*Prompt:*
Answer with one number: the count of lines in this material that hold the word "Data".
========================================================================
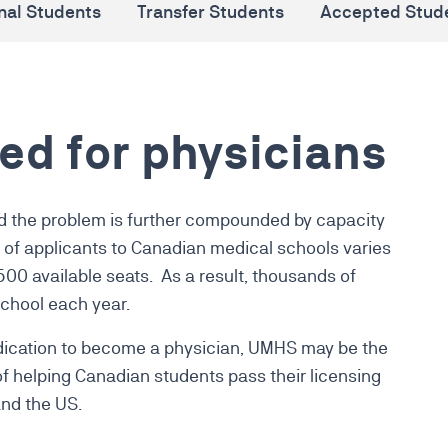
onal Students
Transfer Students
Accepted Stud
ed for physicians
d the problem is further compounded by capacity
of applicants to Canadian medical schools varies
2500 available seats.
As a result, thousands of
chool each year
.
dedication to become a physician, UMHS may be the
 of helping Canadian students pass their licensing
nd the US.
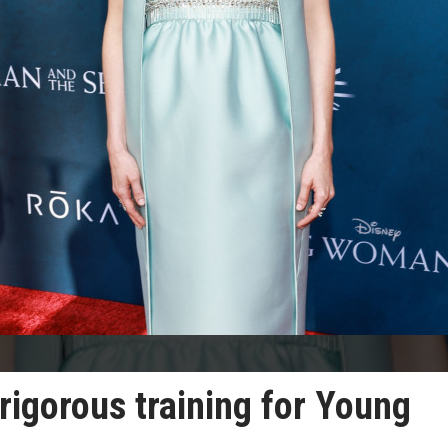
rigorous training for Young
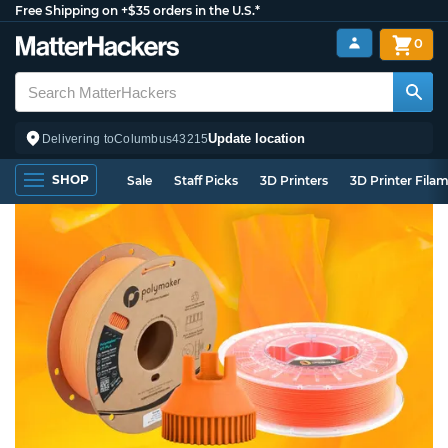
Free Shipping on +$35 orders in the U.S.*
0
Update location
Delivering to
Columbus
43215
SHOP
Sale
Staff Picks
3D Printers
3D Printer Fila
========================================================================
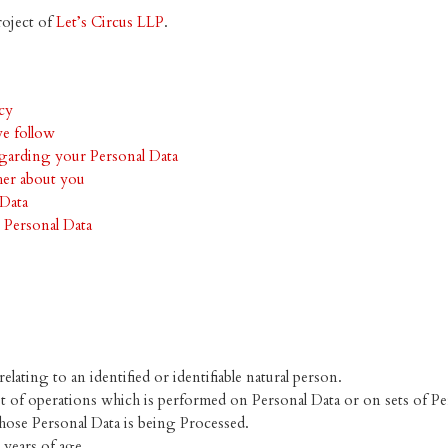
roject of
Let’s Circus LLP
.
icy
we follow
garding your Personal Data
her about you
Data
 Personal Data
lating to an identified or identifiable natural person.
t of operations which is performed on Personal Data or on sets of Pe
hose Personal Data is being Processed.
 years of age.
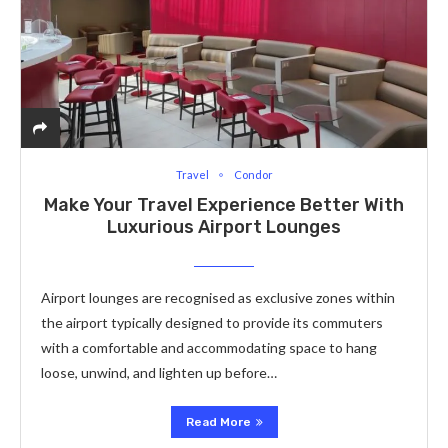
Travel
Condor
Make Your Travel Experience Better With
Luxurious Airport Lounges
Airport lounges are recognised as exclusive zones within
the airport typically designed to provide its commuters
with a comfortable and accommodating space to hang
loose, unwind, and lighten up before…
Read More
========================================================================
*Exercise output:*
5